In Mexico, as in many parts of the world, having a place to live is no longer synonymous with home or shelter. Today, access to decent housing has become a daily struggle, a struggle that is traversed by historical inequalities, economic interests and public policies that are disconnected from reality. Women, and especially young women, find themselves at the end of this race with their feet tied: without access, without support and trapped in spaces that, instead of protecting them, condemn them.

Mexico is experiencing a structural housing crisis: prices are skyrocketing, wages are stagnating, and real estate speculation is turning cities into commodities. According to Infonavit, at least 400,000 homes in the country are abandoned, while millions of people face overcrowding, unaffordable rents or the impossibility of becoming independent. What does this mean for those who want to flee a violent situation at home? They simply cannot.
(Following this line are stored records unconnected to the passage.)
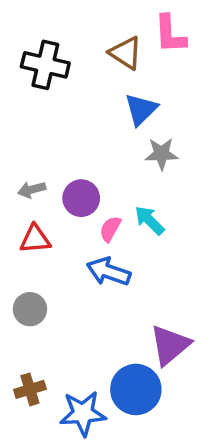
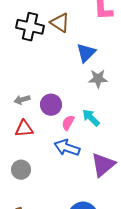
brown triangle: (126, 53) -> (60, 23), moved
purple triangle: (170, 345) -> (103, 165), moved

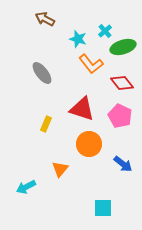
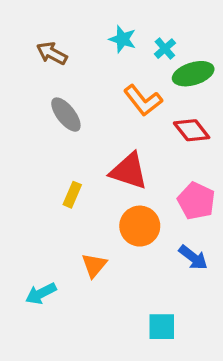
brown arrow: (45, 19) -> (52, 53), moved
cyan star: (78, 39) -> (122, 39), moved
pink pentagon: (120, 116) -> (196, 201), moved

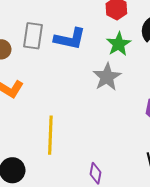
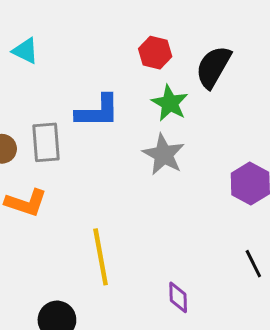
gray rectangle: (33, 36) -> (46, 142), moved

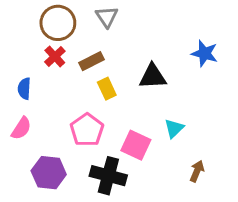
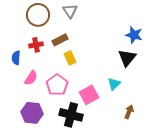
red cross: (55, 57) -> (36, 45), moved, turned 32
black triangle: (153, 76) -> (127, 58), moved, turned -48
pink semicircle: (21, 128) -> (31, 78), moved
pink square: (136, 145) -> (89, 95), turned 36

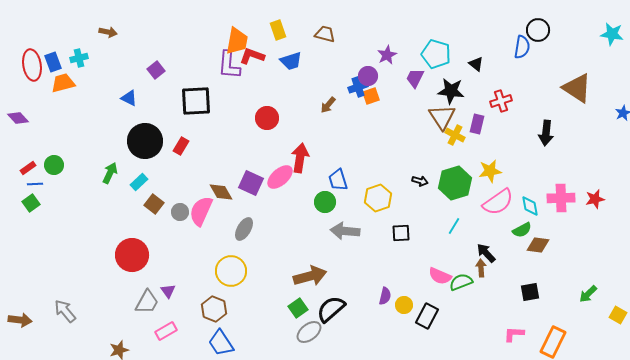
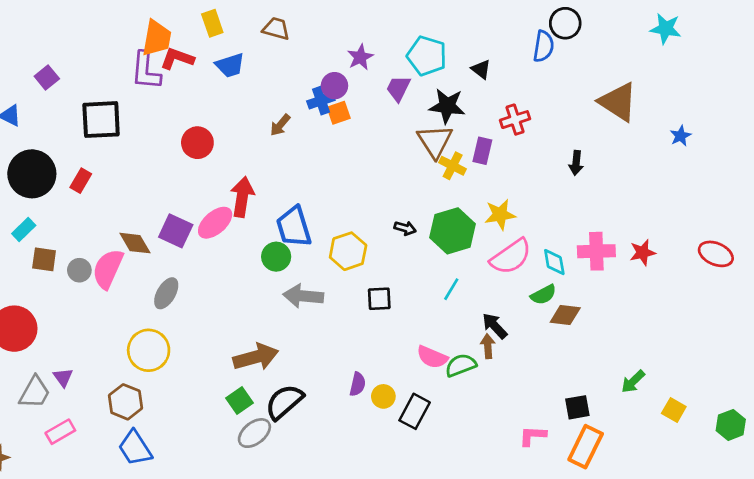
black arrow: (546, 133) -> (576, 163), size x0.7
blue trapezoid: (338, 180) -> (294, 227), size x1.4
brown square: (154, 204) -> (44, 259), turned -30
black square: (530, 292) -> (577, 407), moved

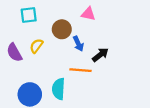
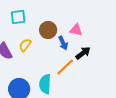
pink triangle: (88, 14) -> (76, 30), moved
orange line: (81, 70) -> (65, 67), turned -48

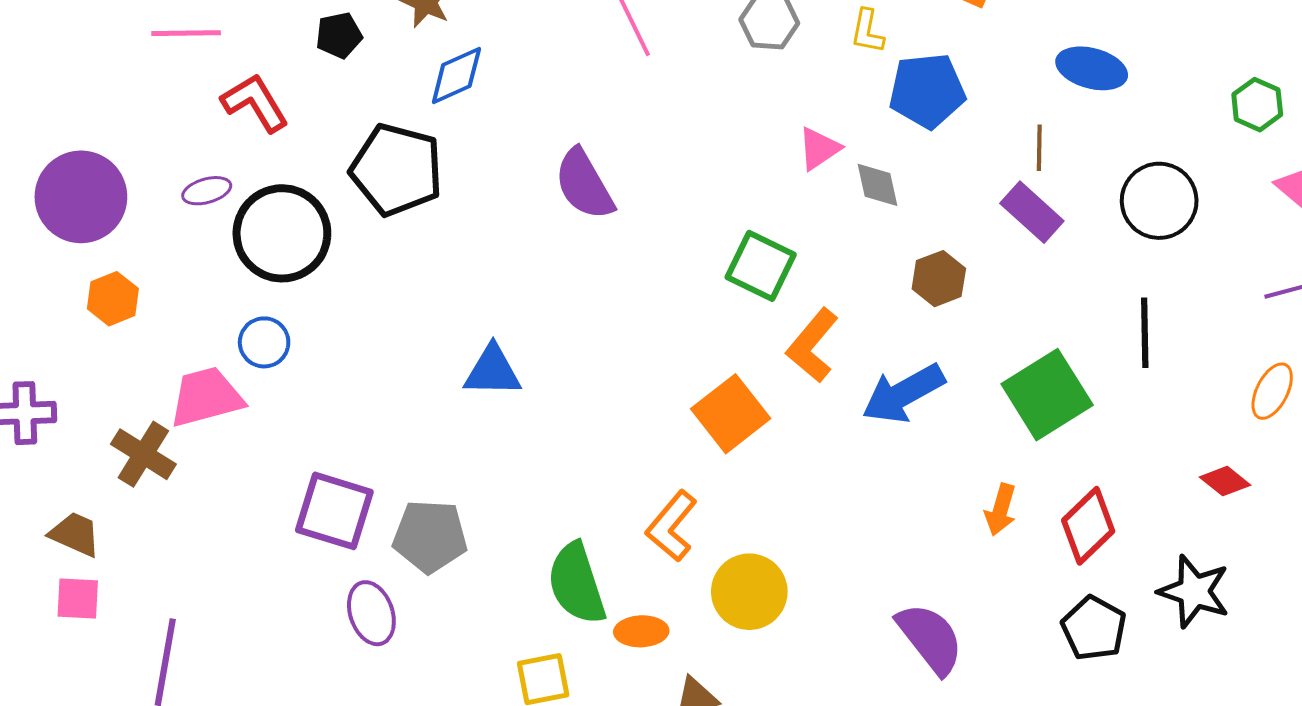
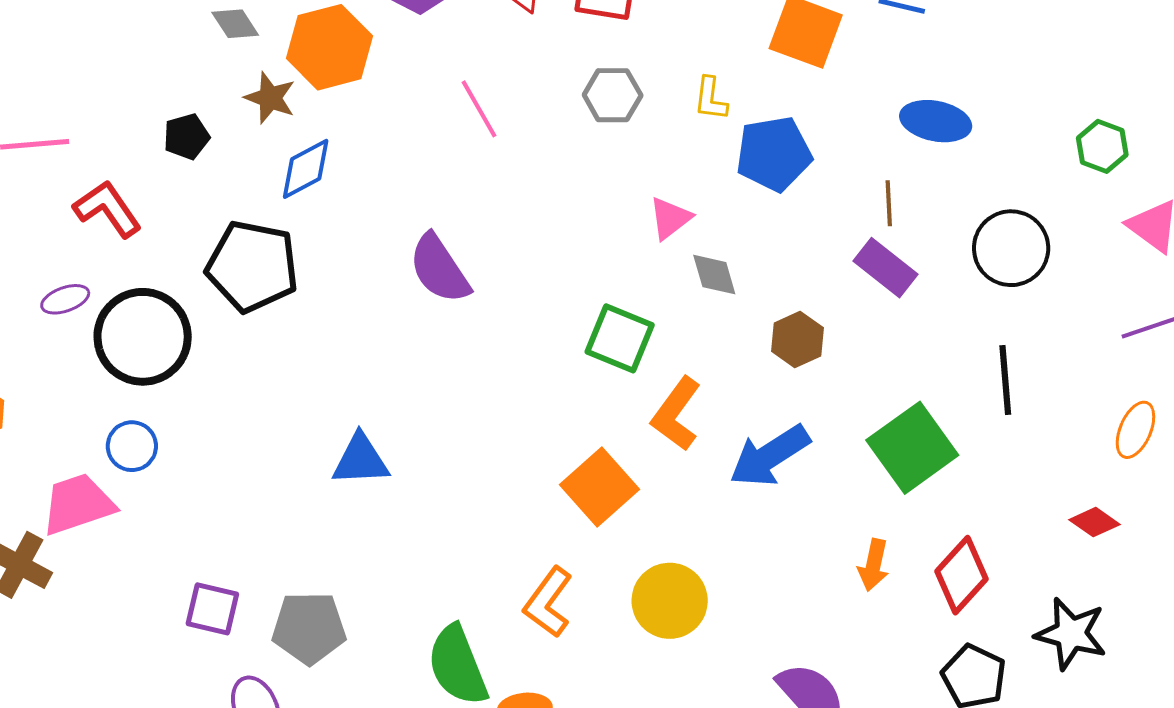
gray diamond: (877, 185) -> (714, 275), moved
purple square: (334, 511) -> (212, 609), size x0.7
yellow circle: (749, 592) -> (670, 601), moved

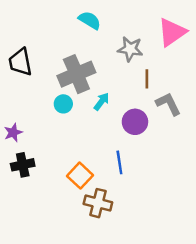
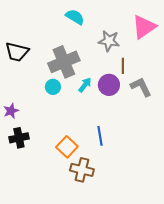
black trapezoid: (20, 62) -> (17, 52), turned -65
purple circle: (135, 122) -> (109, 85), moved

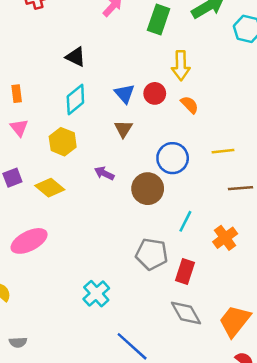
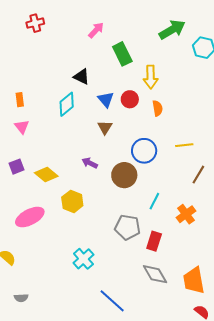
green rectangle: (159, 20) -> (122, 54), moved, turned -45
black triangle: (76, 57) -> (82, 77), moved
orange semicircle: (190, 105) -> (158, 108), turned 35
yellow hexagon: (63, 142) -> (72, 201), moved
brown line: (241, 188) -> (198, 175), turned -54
orange trapezoid: (235, 321) -> (194, 280), turned -48

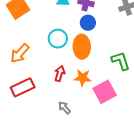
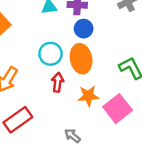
red arrow: (60, 74) -> (58, 82), moved

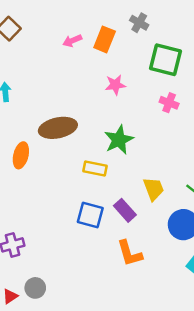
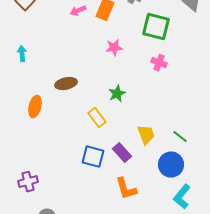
brown ellipse: (58, 128) -> (66, 84), size x0.7
green star: (119, 140) -> (117, 94), size x0.7
yellow rectangle: (95, 168) -> (97, 118), turned 42

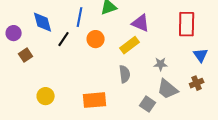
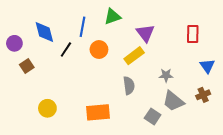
purple triangle: (141, 23) -> (145, 33), turned 30
red rectangle: (187, 24) -> (193, 34), size x0.7

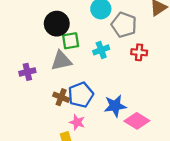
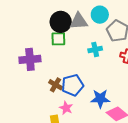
green square: (71, 41) -> (58, 39), moved
gray triangle: (61, 61) -> (79, 21), moved
purple cross: (27, 72) -> (30, 59), size x1.5

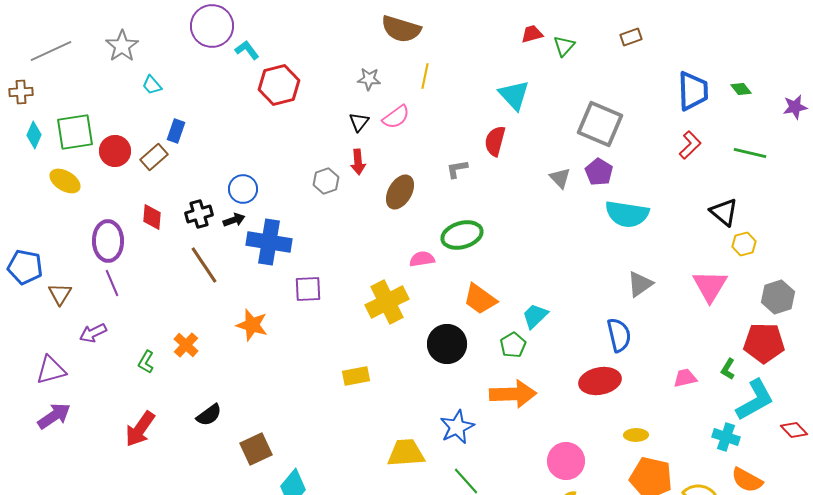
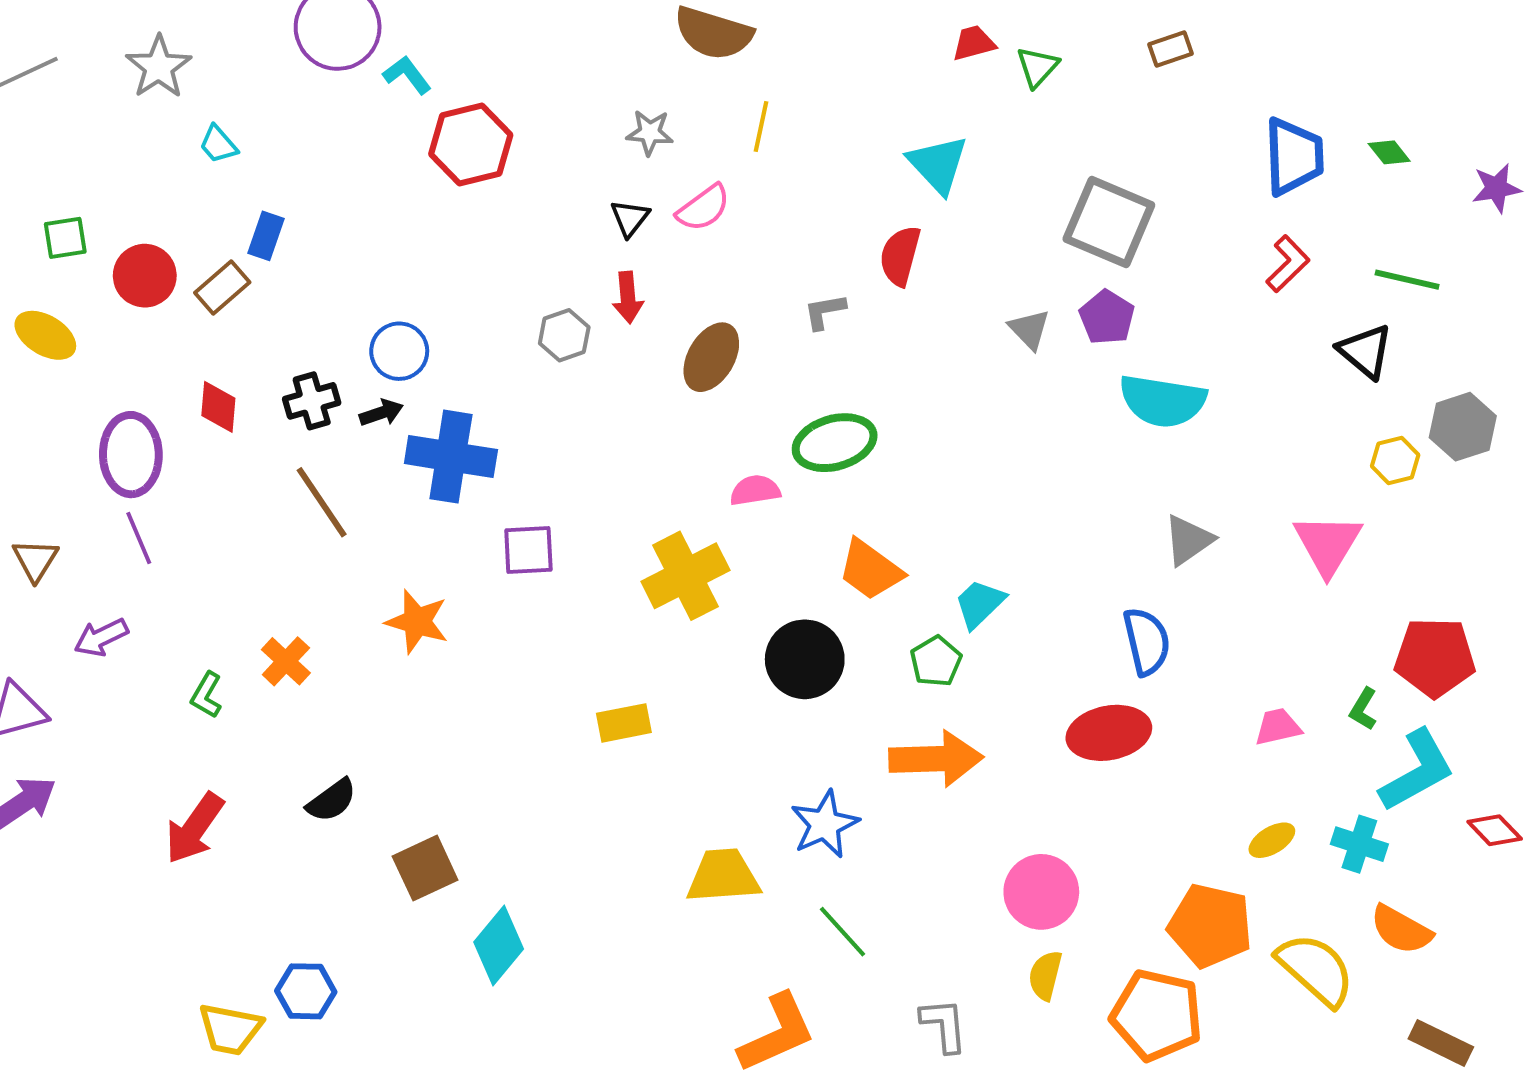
green square: (75, 132) -> (65, 238), size x0.6
black triangle: (724, 212) -> (1365, 351), moved
gray hexagon: (778, 297) -> (1463, 427), moved
yellow ellipse: (636, 435) -> (1272, 840), moved, turned -30

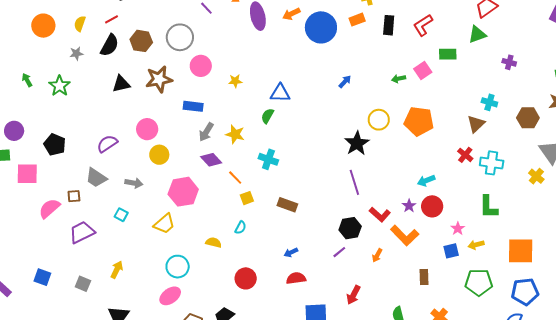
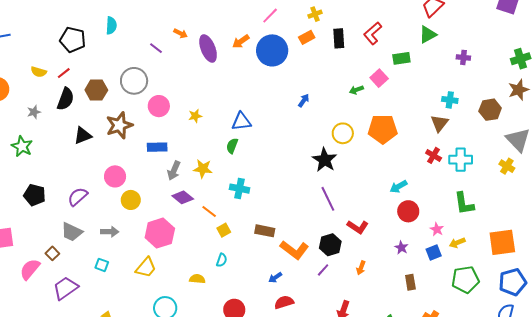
yellow semicircle: (80, 24) -> (39, 72), moved, turned -84
black pentagon: (55, 145) -> (35, 195), moved
brown square: (74, 196) -> (52, 253), turned -32
purple star: (409, 206) -> (401, 248), moved
orange L-shape: (405, 235) -> (294, 250), moved

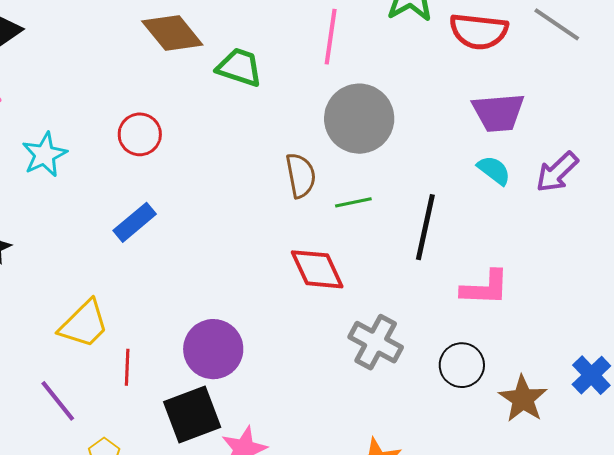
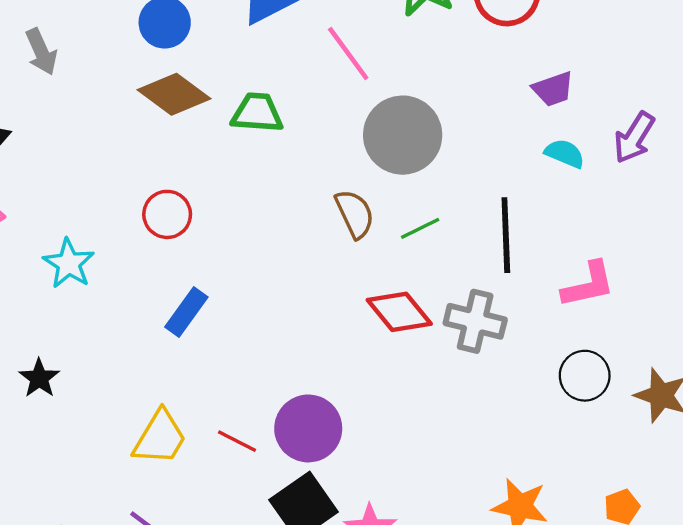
pink line: (331, 37) -> (348, 53), turned -30
purple trapezoid: (498, 112) -> (553, 89), size x0.7
gray cross: (376, 342) -> (475, 321), moved
red line: (127, 367) -> (237, 441), moved, turned -51

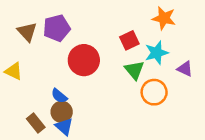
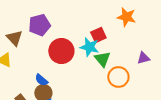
brown triangle: (27, 32) -> (14, 38), moved
cyan star: (157, 53) -> (89, 47), moved, turned 30
purple triangle: (185, 69) -> (143, 58), turned -40

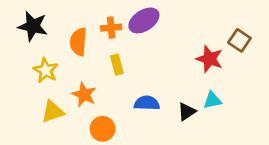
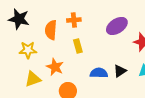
purple ellipse: (144, 20) -> (117, 26), moved
yellow star: (46, 70) -> (28, 50), turned -30
black triangle: (187, 112) -> (120, 71), moved

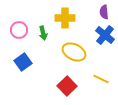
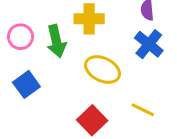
green arrow: (43, 33) -> (56, 41), size x1.5

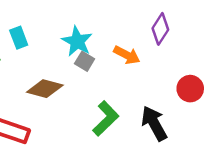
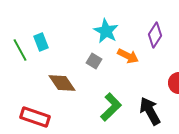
cyan star: (77, 41) -> (106, 31), moved
brown diamond: (45, 89) -> (62, 83), turned 40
The mirror is eerily similar in other countries, such as Spain. The rental bubble, with precarious housing and abusive conditions -especially in cities such as Madrid, Malaga or Barcelona- has strained life to unsustainable levels. Women are also doubly penalized: less access to mortgage credit, greater labor informality and almost exclusive responsibility for caregiving. In both countries, being a woman and wanting a space of one's own has become a utopia. Let alone if, in addition, the person seeking housing is a migrant and must face real estate racism. Emancipation is not a decision: it is a privilege.

The right to housing has been hijacked by the market. Real estate speculation has turned land into a financial asset. The phenomenon is not new, but in recent years it has reached alarming levels. Investment funds, construction companies and developers resell, fractionate and build "high profile" developments, inaccessible to the majority. In Spain, this logic has even been institutionalized. The so-called vulture funds -international investors who buy cheap properties in crisis to resell them for astronomical profits- now own thousands of apartments for rent.

The logic is perverse: it is not built where it is most needed, but where it is most profitable. In the meantime, housing prices soar. In Mexico City, for example, the cost per square meter has doubled in the last decade, while the minimum wage has barely increased in real terms. The gap has become a chasm. Living close to work, school or public transportation is a luxury. The peripheries are growing, but without services or infrastructure.